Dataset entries
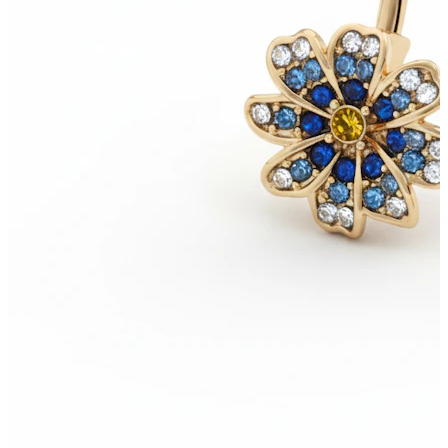
Bodymod Moments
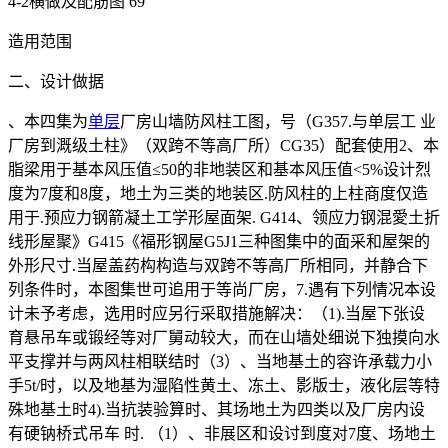
4-2横做及配筋图 69
造用范围
二、设计做据
、本四集为
单层
厂房山墙防风柱工图，号（G357.与单层工 业
厂房到溉级土柱》（双跨不等高厂所）CG35）配套使用2、本
脂梁用于基本风压值≤50的非地装区和基本风压值<5%设计烈
度为7度和8度，地土为三类的地装区.防风柱的上柱商度仅造
用于.预应力钢箭凝土工学形屋面架. G414、领应力钢混愛土折
线形屋聚》G415《福形钢屋G5J1三种图集中的面采和屋架的
外形尺寸.当屋盖药构构造与双跨不等高厂所相同，并静合下
列条件时，本图集世可追用于等尚厂房，7.遇有下列情况本设
计未予考虑，选用时应另行采取措施解决：（1).当屋下张设
育悬吊车或锻经等对厂舅动较大，而在山墙处细说下独摸向水
平支撑并与两风柱相联结时（3）、当地基土的容许承载力小
手5t/时，以及地基为湿陷性黄土、冻土、影版士，液化层等特
殊地基土时4).当抗装验算时、其场地土为四类以及厂房内设
有硬钠桥式吊车 时. （1）、非展区和设讨到度对7度、场地土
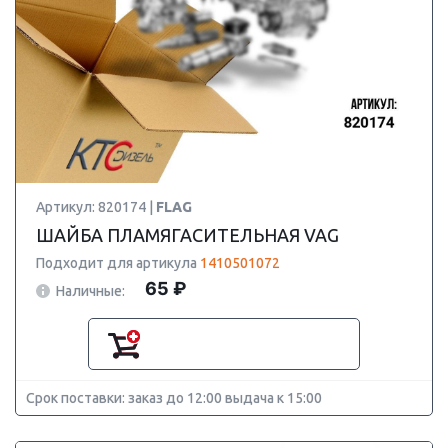
Артикул: 820174 |
FLAG
ШАЙБА ПЛАМЯГАСИТЕЛЬНАЯ VAG
Подходит для артикула
1410501072
65 ₽
Наличные:
Срок поставки: заказ до 12:00 выдача к 15:00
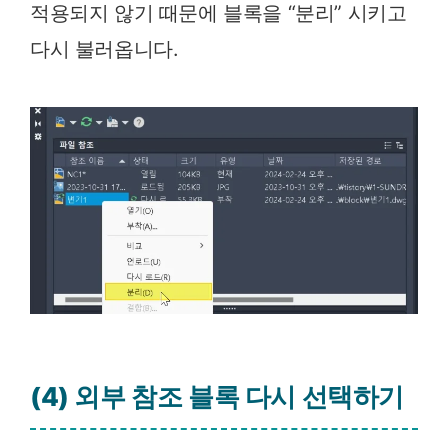
적용되지 않기 때문에 블록을 “분리” 시키고
다시 불러옵니다.
(4) 외부 참조 블록 다시 선택하기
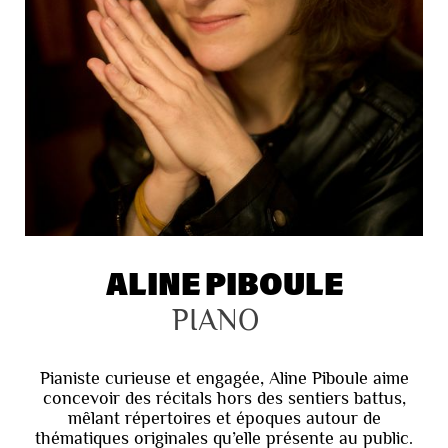
ALINE PIBOULE
PIANO
Pianiste curieuse et engagée, Aline Piboule aime
concevoir des récitals hors des sentiers battus,
mêlant répertoires et époques autour de
thématiques originales qu’elle présente au public.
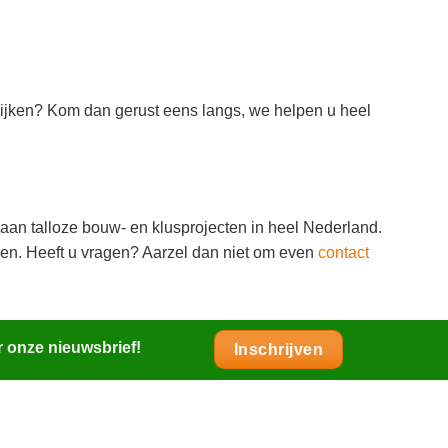
lijken? Kom dan gerust eens langs, we helpen u heel
 aan talloze bouw- en klusprojecten in heel Nederland.
en. Heeft u vragen? Aarzel dan niet om even
contact
r onze nieuwsbrief!
Inschrijven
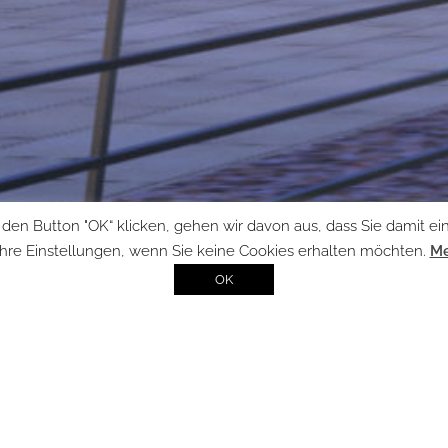
en Button "OK“ klicken, gehen wir davon aus, dass Sie damit einv
Ihre Einstellungen, wenn Sie keine Cookies erhalten möchten.
Me
OK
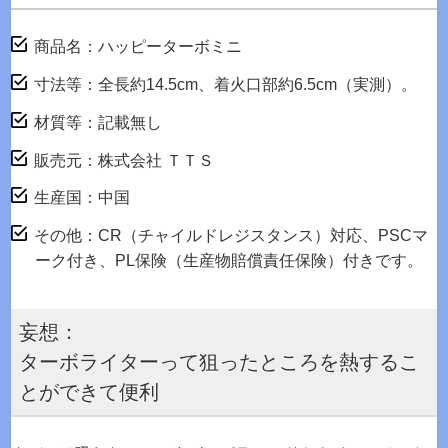
商品名：ハッピーターボミニ
寸法等：全長約14.5cm、着火口部約6.5cm（実測）。
材質等：記載無し
販売元：株式会社 ＴＴＳ
生産国：中国
その他：CR（チャイルドレジスタンス）対応、PSCマ
ーク付き、PL保険（生産物賠償責任保険）付きです。
妄想：
ターボライターって狙ったところを熱するこ
とができて便利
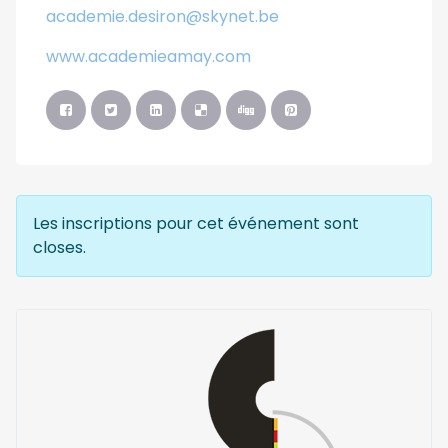
academie.desiron@skynet.be
www.academieamay.com
Les inscriptions pour cet événement sont
closes.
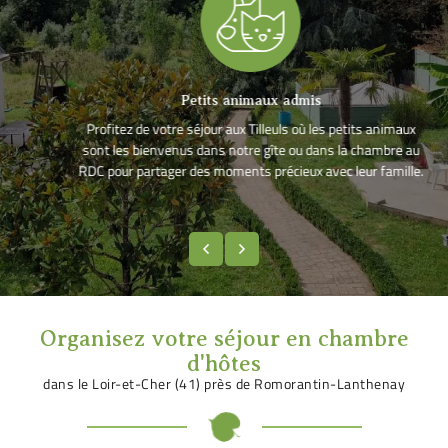
Petits animaux admis
Profitez de votre séjour aux Tilleuls où les petits animaux
sont les bienvenus dans notre gîte ou dans la chambre au
RDC pour partager des moments précieux avec leur famille.
Organisez votre séjour en chambre
d'hôtes
dans le Loir-et-Cher (41) près de Romorantin-Lanthenay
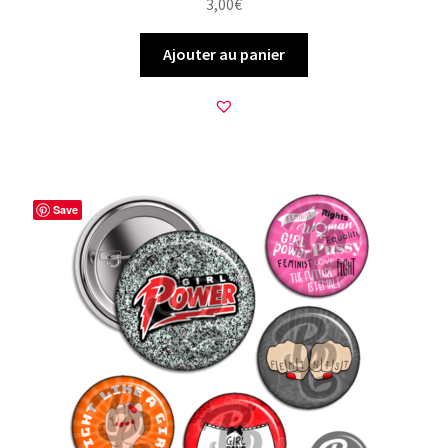
3,00
€
Ajouter au panier
Save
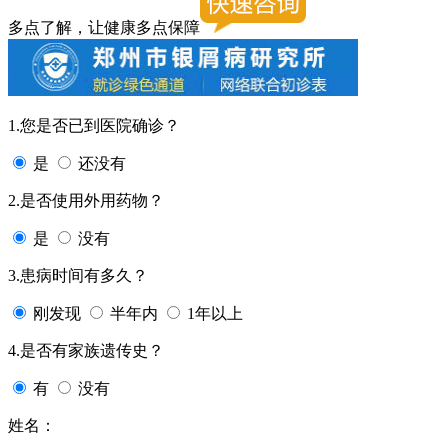
多点了解，让健康多点保障
1.您是否已到医院确诊？
是
还没有
2.是否使用外用药物？
是
没有
3.患病时间有多久？
刚发现
半年内
1年以上
4.是否有家族遗传史？
有
没有
姓名：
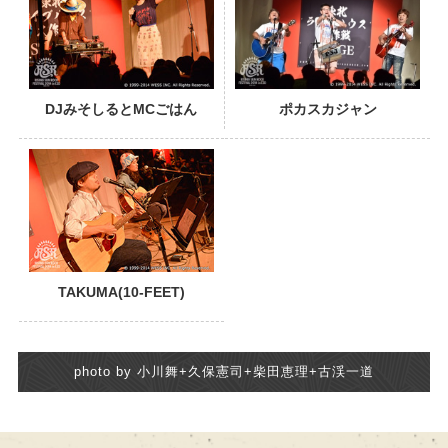
DJみそしるとMCごはん
ポカスカジャン
TAKUMA(10-FEET)
photo by 小川舞+久保憲司+柴田恵理+古渓一道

**Task item**
If a line in the records has the word "pour", copy that line.

**Reply to the task**
Les inscriptions pour cet événement sont
RDC pour partager des moments précieux avec leur famille.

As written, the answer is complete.